Honestly, I don’t think so. The population of Arizona isn’t that large, and as long as other states are still illegal, there will be a demand for black market marijuana. We still continue to see a significant amount of Mexican-produced marijuana. We need to regulate it for consenting adults to decrease the impact of Mexican cartels. Marijuana continues to have one of the largest profit margins for Mexico. Cocaine is not grown in Mexico. The heroin is of poor quality. Most heroin confiscated is Colombian, and methamphetamines—despite what you might have seen in Breaking Bad—making methamphetamine is a significant process and simply not profitable enough.

Marijuana still has a high profit margin.

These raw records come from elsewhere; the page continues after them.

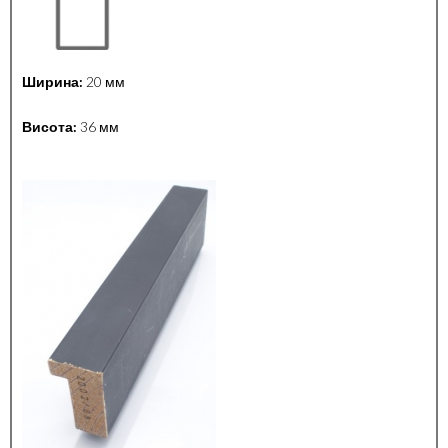
Ширина:
20 мм
Висота:
36 мм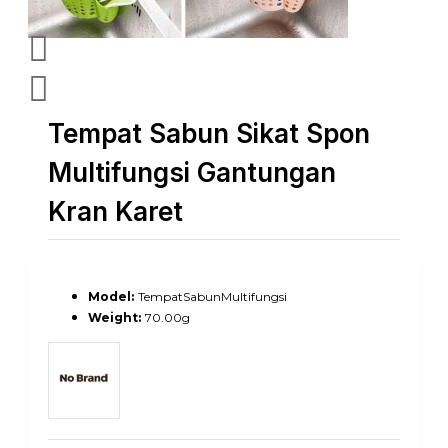
Tempat Sabun Sikat Spon
Multifungsi Gantungan
Kran Karet
Model:
TempatSabunMultifungsi
Weight:
70.00g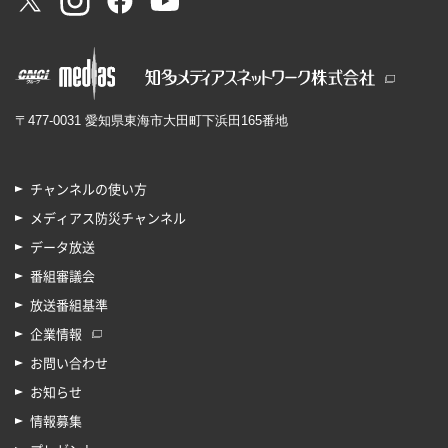
〒477-0031 愛知県東海市大田町下浜田165番地
チャンネルの使い方
メディアス防災チャンネル
データ放送
番組審議会
放送番組基準
企業情報
お問い合わせ
お知らせ
情報募集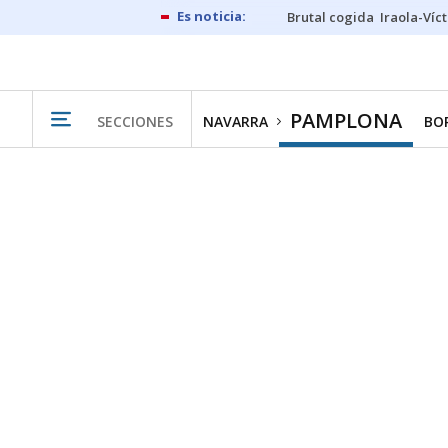
Brutal cogida
Iraola-Víc
PAMPLONA
SECCIONES
NAVARRA
BO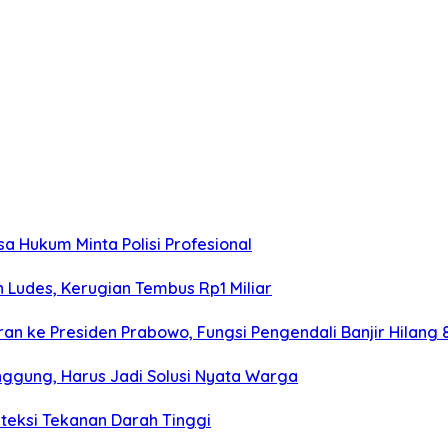
 Hukum Minta Polisi Profesional
 Ludes, Kerugian Tembus Rp1 Miliar
 ke Presiden Prabowo, Fungsi Pengendali Banjir Hilang
anggung, Harus Jadi Solusi Nyata Warga
eteksi Tekanan Darah Tinggi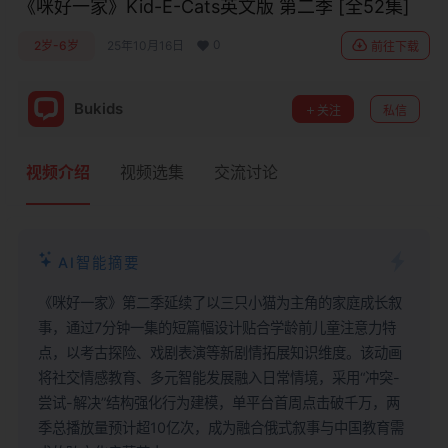
《咪好一家》Kid-E-Cats英文版‎ 第二季 [全52集]
0
2岁-6岁
25年10月16日
前往下载
Bukids
关注
私信
视频介绍
视频选集
交流讨论
AI智能摘要
《咪好一家》第二季延续了以三只小猫为主角的家庭成长叙
事，通过7分钟一集的短篇幅设计贴合学龄前儿童注意力特
点，以考古探险、戏剧表演等新剧情拓展知识维度。该动画
将社交情感教育、多元智能发展融入日常情境，采用“冲突-
尝试-解决”结构强化行为建模，单平台首周点击破千万，两
季总播放量预计超10亿次，成为融合俄式叙事与中国教育需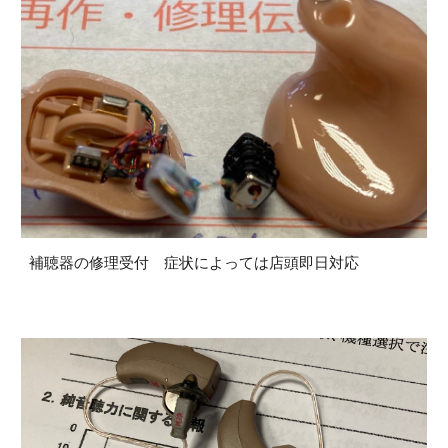
補聴器の修理受付 症状によっては店頭即日対応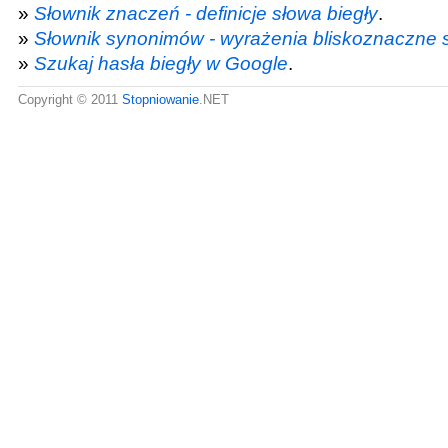
»
Słownik znaczeń - definicje słowa biegły
.
»
Słownik synonimów - wyrażenia bliskoznaczne s
»
Szukaj hasła biegły w Google
.
Copyright © 2011
Stopniowanie
.NET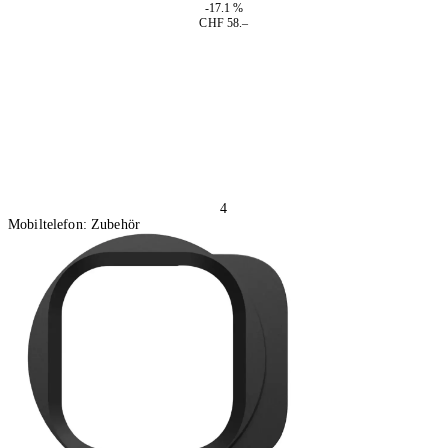
-17.1 %
CHF 58.–
In den Warenkorb
4
Mobiltelefon: Zubehör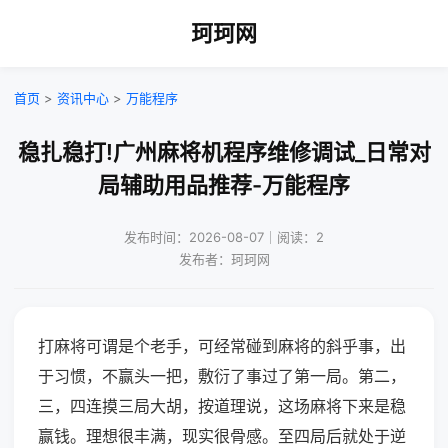
珂珂网
首页
>
资讯中心
>
万能程序
稳扎稳打!广州麻将机程序维修调试_日常对
局辅助用品推荐-万能程序
发布时间：2026-08-07｜阅读：2
发布者：珂珂网
打麻将可谓是个老手，可经常碰到麻将的斜乎事，出
于习惯，不赢头一把，敷衍了事过了第一局。第二，
三，四连摸三局大胡，按道理说，这场麻将下来是稳
赢钱。理想很丰满，现实很骨感。至四局后就处于逆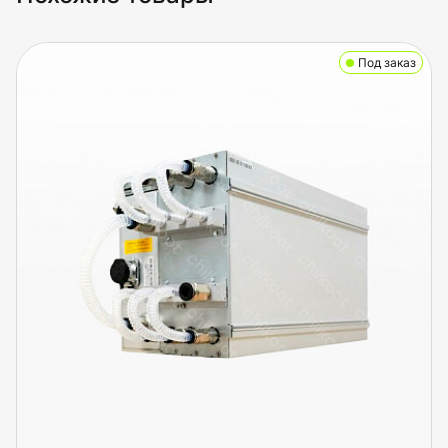
Под заказ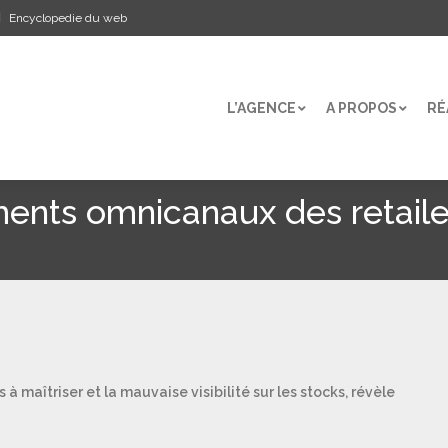
Encyclopedie du web
L’AGENCE
A PROPOS
RÉ
L’AGENCE
A PROPOS
RÉ
ments omnicanaux des retaile
à maîtriser et la mauvaise visibilité sur les stocks, révèle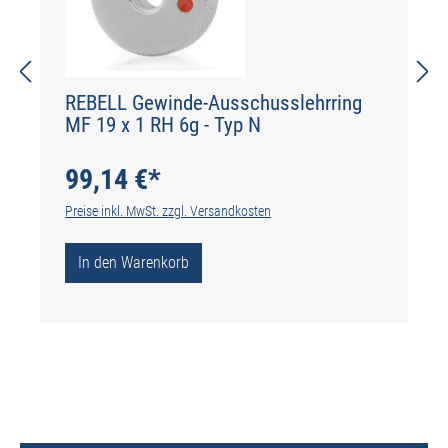
REBELL Gewinde-Ausschusslehrring
MF 19 x 1 RH 6g - Typ N
99,14 €*
Preise inkl. MwSt. zzgl. Versandkosten
In den Warenkorb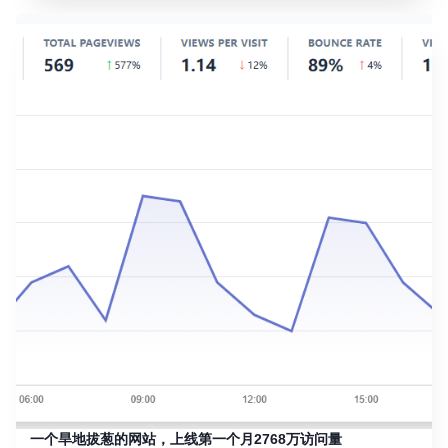
一个旱地拔葱的网站，上线第一个月2768万访问量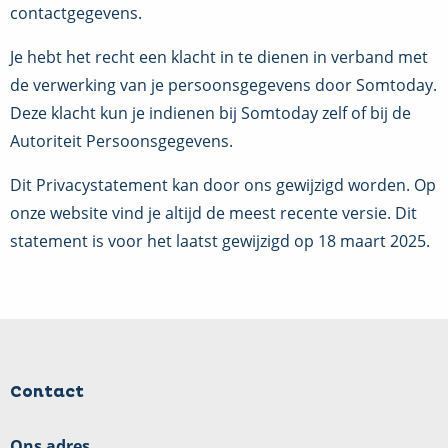
contactgegevens.
Je hebt het recht een klacht in te dienen in verband met
de verwerking van je persoonsgegevens door Somtoday.
Deze klacht kun je indienen bij Somtoday zelf of bij de
Autoriteit Persoonsgegevens.
Dit Privacystatement kan door ons gewijzigd worden. Op
onze website vind je altijd de meest recente versie. Dit
statement is voor het laatst gewijzigd op 18 maart 2025.
Contact
Ons adres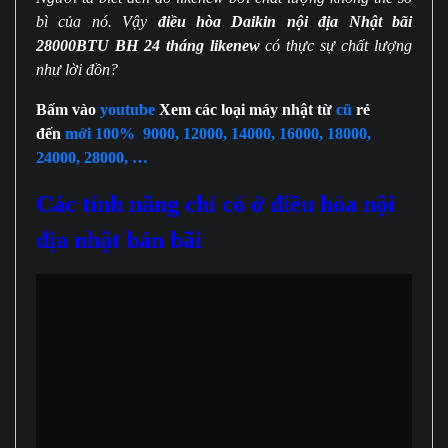
lượng
bì của nó. Vậy
điều hòa Daikin nội địa Nhật bãi
28000BTU BH 24 tháng likenew
có thực sự chất lượng
như lời đồn?
Bấm vào
youtube
Xem các loại máy nhật từ
cũ
rẻ
đến
mới 100% 9000, 12000, 14000, 16000, 18000,
24000, 28000, …
Các tính năng chỉ có ở điều hòa nội
địa nhật bản bãi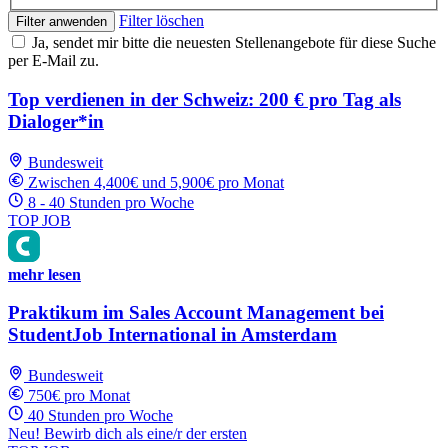
Filter löschen
Filter anwenden
Ja, sendet mir bitte die neuesten Stellenangebote für diese Suche
per E-Mail zu.
Top verdienen in der Schweiz: 200 € pro Tag als
Dialoger*in
Bundesweit
Zwischen 4,400€ und 5,900€ pro Monat
8 - 40 Stunden pro Woche
TOP JOB
mehr lesen
Praktikum im Sales Account Management bei
StudentJob International in Amsterdam
Bundesweit
750€ pro Monat
40 Stunden pro Woche
Neu! Bewirb dich als eine/r der ersten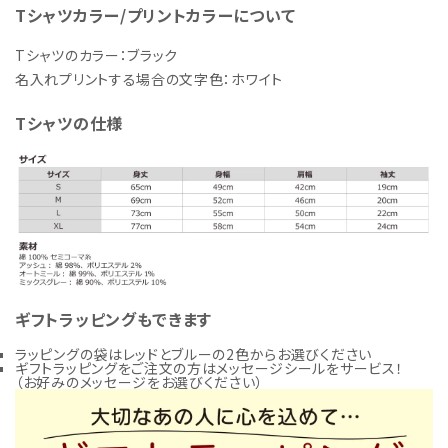
Tシャツカラー/プリントカラーについて
Tシャツのカラー：ブラック
名入れプリントする場合の文字色：ホワイト
Tシャツの仕様
ギフトラッピングもできます
ラッピングの袋はレッドとブルーの2色からお選びください
ギフトラッピングをご注文の方はメッセージシールをサービス！
（お好みのメッセージをお選びください）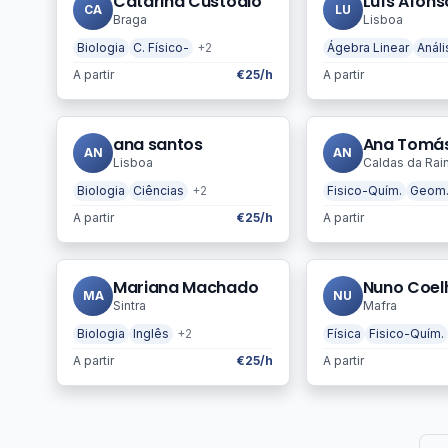
Catarina Custódio
Luís Afons
CA
LU
Braga
Lisboa
Biologia
C. Físico-
+2
Ágebra Linear
Anál
A partir
€25/h
A partir
ana santos
Ana Tomá
AN
AN
Lisboa
Caldas da Rai
Biologia
Ciências
+2
Fisico-Quím.
Geom.
A partir
€25/h
A partir
Mariana Machado
Nuno Coel
MA
NU
Sintra
Mafra
Biologia
Inglês
+2
Física
Fisico-Quím.
A partir
€25/h
A partir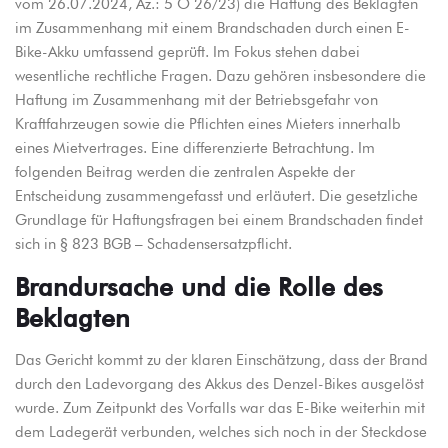
vom 26.07.2024, Az.: 5 O 26/23) die Haftung des Beklagten
im Zusammenhang mit einem Brandschaden durch einen E-
Bike-Akku umfassend geprüft. Im Fokus stehen dabei
wesentliche rechtliche Fragen. Dazu gehören insbesondere die
Haftung im Zusammenhang mit der Betriebsgefahr von
Kraftfahrzeugen sowie die Pflichten eines Mieters innerhalb
eines Mietvertrages. Eine differenzierte Betrachtung. Im
folgenden Beitrag werden die zentralen Aspekte der
Entscheidung zusammengefasst und erläutert. Die gesetzliche
Grundlage für Haftungsfragen bei einem Brandschaden findet
sich in
§ 823 BGB – Schadensersatzpflicht.
Brandursache und die Rolle des
Beklagten
Das Gericht kommt zu der klaren Einschätzung, dass der Brand
durch den Ladevorgang des Akkus des Denzel-Bikes ausgelöst
wurde. Zum Zeitpunkt des Vorfalls war das E-Bike weiterhin mit
dem Ladegerät verbunden, welches sich noch in der Steckdose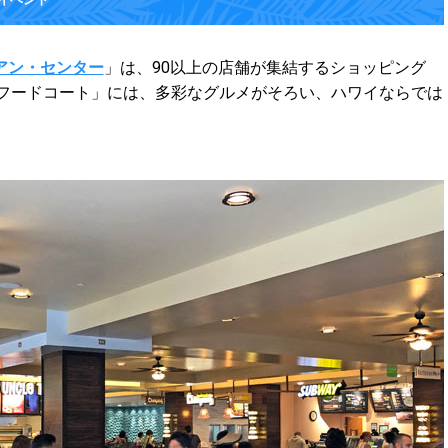
アン・センター
」は、90以上の店舗が集結するショッピング
・フードコート」には、多彩なグルメがそろい、ハワイならでは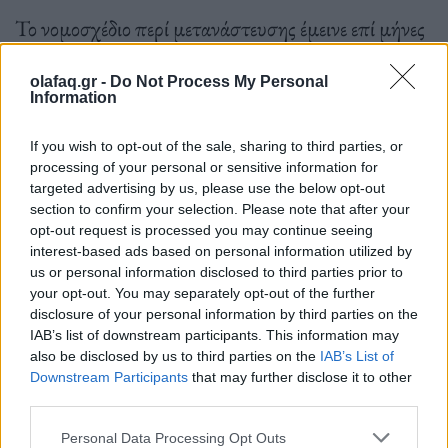
Το νομοσχέδιο περί μετανάστευσης έμεινε επί μήνες
μπλοκαρισμένο στο βρετανικό κοινοβούλιο και η
olafaq.gr -
Do Not Process My Personal
Βουλή των Λόρδων ζήτησε σειρά τροπολογιών,
Information
κυρίως χρονικούς περιορισμούς στην κράτηση των
If you wish to opt-out of the sale, sharing to third parties, or
παιδιών, μέτρα προστασίας κατά της σύγχρονης
processing of your personal or sensitive information for
δουλείας. Το νομοσχέδιο θα πρέπει να επικυρωθεί
targeted advertising by us, please use the below opt-out
section to confirm your selection. Please note that after your
από τον βασιλιά Κάρολο Γ’.
opt-out request is processed you may continue seeing
interest-based ads based on personal information utilized by
us or personal information disclosed to third parties prior to
your opt-out. You may separately opt-out of the further
disclosure of your personal information by third parties on the
IAB’s list of downstream participants. This information may
also be disclosed by us to third parties on the
IAB’s List of
Ο επικεφαλής της αγγλικανικής εκκλησίας
Downstream Participants
that may further disclose it to other
αρχιεπίσκοπος του Καντέρμπουρι Τζάστιν
third parties.
Γουέλμπι, μέλος της Βουλής των Λόρδων, είναι
Personal Data Processing Opt Outs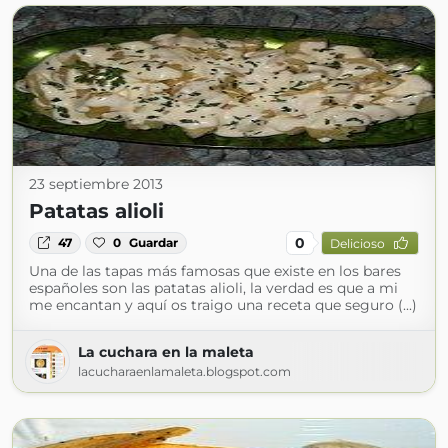
23 septiembre 2013
Patatas alioli
0
47
0
Guardar
Delicioso
Una de las tapas más famosas que existe en los bares
españoles son las patatas alioli, la verdad es que a mi
me encantan y aquí os traigo una receta que seguro (...)
La cuchara en la maleta
lacucharaenlamaleta.blogspot.com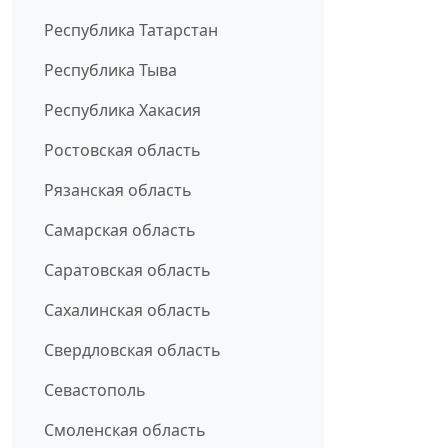
Республика Татарстан
Республика Тыва
Республика Хакасия
Ростовская область
Рязанская область
Самарская область
Саратовская область
Сахалинская область
Свердловская область
Севастополь
Смоленская область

If you can get $500 for a pound of marijuana here, take it to the Northeast and it could be worth $1,500. Plus, the logistics of transporting marijuana allow for a certain amount of acceptable loss. You can give an undocumented immigrant a backpack full of marijuana to walk across the border. They won’t do that with cocaine or heroin.

So legalization at the federal level—do you think would that be a way to impact cartels?

Legalization, it’s a domino effect. As each state gets behind regulation, more states will follow suit. It’s really just a matter of time.

As for the cartels, marijuana consumers these days are connoisseurs. The THC levels in Mexican-grown marijuana pale in comparison to the sophisticated marijuana grown hydroponically in Colorado, and consumers can definitely tell the difference. The types of marijuana sold and cultivated legally in Colorado are more potent and higher quality. It’s just like any other commodity—you flood the market with higher quality product, it cramps [competitors’] style.

In order to stop the cartels, law enforcement needs to expand their target domestically. These cartels are not a one-man band. There are thousands of people involved along the chain in the process. I guarantee you that El Chapo hasn’t seen a kilo of cocaine in a very long time.

I see no downsides to marijuana legalization. I’m not advocating that my young daughter smoke marijuana, but for consenting adults, as long as it’s not damaging anyone else, I see a lot more benefits.